The Fundamental Rules


Georgia Search and Seizure Law ©

September, 2017



     If you have ever been stopped by police - for a minor traffic violation or for a more serious offense - you have wondered about your rights. We have all asked the question, “Can the police do that?” This article focuses on the law of search and seizure in Georgia, and in broad terms, addresses that, and a number of related questions.  

    Answers to the questions of when and where police may search and what they may seize begin with the 4th Amendment to the Constitution of the United States and the Georgia Constitution.  Georgia’s constitution has similar language, but provides for even broader protections in some areas. While these constitutions provide a baseline for search requirements, it is the appellate courts – both federal and state – that interpret the meaning and application of constitutional law in the context of individual cases.  Those interpretations and applications, though guided by legal precedent, are often quite fluid. 

    The takeaway: Having legal representation that is up to speed on recent developments and trends in the law is extremely important and may well affect the outcome of your case.




“The right of the people to be secure in their persons, houses, papers, and effects, against unreasonable searches and seizures, shall not be violated, and no Warrants shall issue, but upon probable cause, supported by Oath or affirmation, and particularly describing the place to be searched and the person or things to be seized.”

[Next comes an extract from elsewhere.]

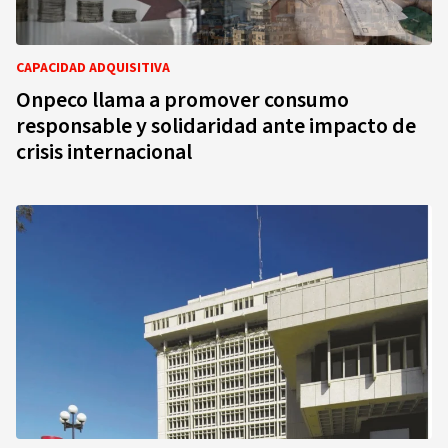
CAPACIDAD ADQUISITIVA
Onpeco llama a promover consumo
responsable y solidaridad ante impacto de
crisis internacional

     A search is an act by a government agent, like a police officer (or someone acting under the direction of law enforcement, i.e., under color of law), that intrudes on your privacy – the privacy of your person, your home, your car, or your personal effects.  Law enforcement agents may conduct searches to find evidence that a crime has been committed or to locate a particular person they believe committed the crime.  But the federal and state constitutions, as well as statutory and case law, impose limits to where, when and how law enforcement officials may conduct searches, with and without warrants.


Your Rights Under The 4th Amendment:

     As a U.S. citizen, the 4th Amendment protects you from any invasive search performed without a warrant and probable cause – with certain exceptions.  Over the years, federal and state courts have created a great body of law – case law – in which they have applied, interpreted, and in many instances, carved out exceptions to the 4th Amendment.  Because of these exceptions, criminal defense lawyers have often compared what’s left of the fabric of the 4th Amendment to a piece of Swiss cheese: the holes are greater than the cheese (more about the exceptions later)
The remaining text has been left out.